=== Records for the exercise ===
****************
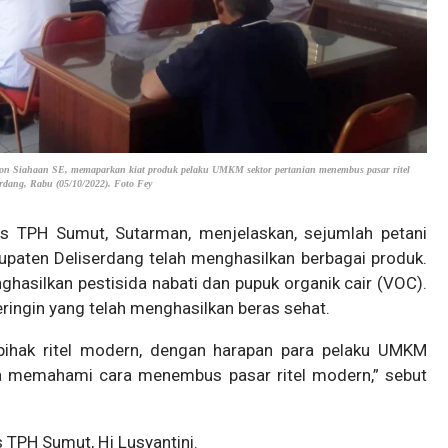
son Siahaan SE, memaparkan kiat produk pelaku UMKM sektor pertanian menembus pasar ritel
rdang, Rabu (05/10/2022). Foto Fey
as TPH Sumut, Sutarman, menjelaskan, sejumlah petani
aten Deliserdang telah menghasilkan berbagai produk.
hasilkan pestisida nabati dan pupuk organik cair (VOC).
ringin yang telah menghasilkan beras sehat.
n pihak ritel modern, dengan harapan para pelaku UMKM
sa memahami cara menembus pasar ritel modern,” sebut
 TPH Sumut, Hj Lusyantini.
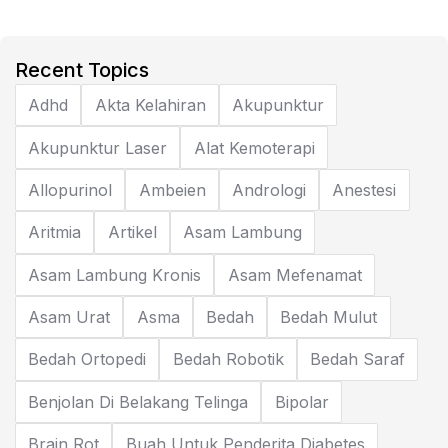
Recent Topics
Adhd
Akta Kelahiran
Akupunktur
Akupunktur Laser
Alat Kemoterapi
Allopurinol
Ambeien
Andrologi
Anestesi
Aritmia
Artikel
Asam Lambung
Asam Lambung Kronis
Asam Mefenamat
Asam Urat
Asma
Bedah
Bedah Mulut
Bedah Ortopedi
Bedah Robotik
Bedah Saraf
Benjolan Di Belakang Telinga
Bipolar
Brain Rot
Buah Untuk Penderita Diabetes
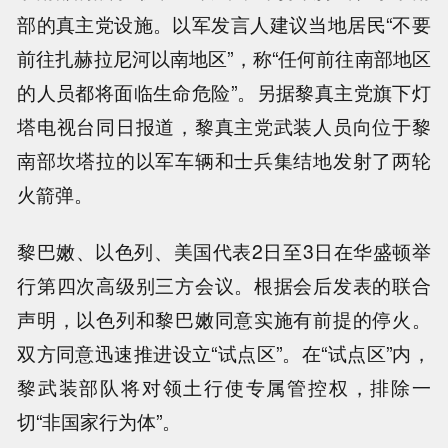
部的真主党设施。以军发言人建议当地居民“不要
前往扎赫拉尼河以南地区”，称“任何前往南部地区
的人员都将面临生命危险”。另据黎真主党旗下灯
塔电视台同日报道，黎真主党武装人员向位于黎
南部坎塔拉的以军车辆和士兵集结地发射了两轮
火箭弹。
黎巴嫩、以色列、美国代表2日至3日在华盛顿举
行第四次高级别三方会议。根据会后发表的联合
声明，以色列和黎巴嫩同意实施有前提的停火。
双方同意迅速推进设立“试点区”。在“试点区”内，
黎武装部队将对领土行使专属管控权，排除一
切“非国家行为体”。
****************
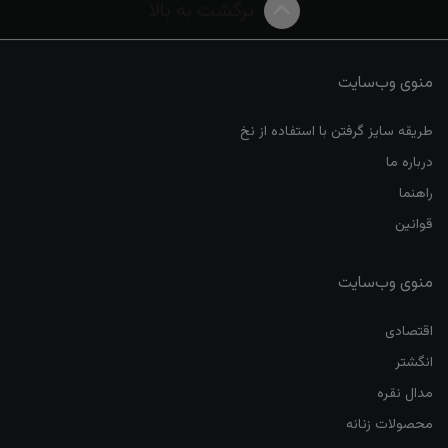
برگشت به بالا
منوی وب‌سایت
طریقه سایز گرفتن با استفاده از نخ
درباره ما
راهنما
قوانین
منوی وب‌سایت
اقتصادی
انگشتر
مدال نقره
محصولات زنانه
****************
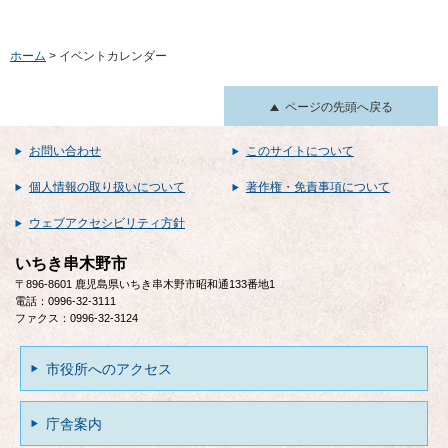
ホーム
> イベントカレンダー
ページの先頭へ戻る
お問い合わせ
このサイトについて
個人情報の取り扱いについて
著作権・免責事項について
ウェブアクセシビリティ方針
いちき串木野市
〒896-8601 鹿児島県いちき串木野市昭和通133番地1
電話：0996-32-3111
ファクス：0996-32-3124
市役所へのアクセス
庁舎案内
****************
=== Action item ===
Search the listing above for "produk" and copy every line that has it.

=== Output for this exercise ===
son Siahaan SE, memaparkan kiat produk pelaku UMKM sektor pertanian menembus pasar ritel
aten Deliserdang telah menghasilkan berbagai produk.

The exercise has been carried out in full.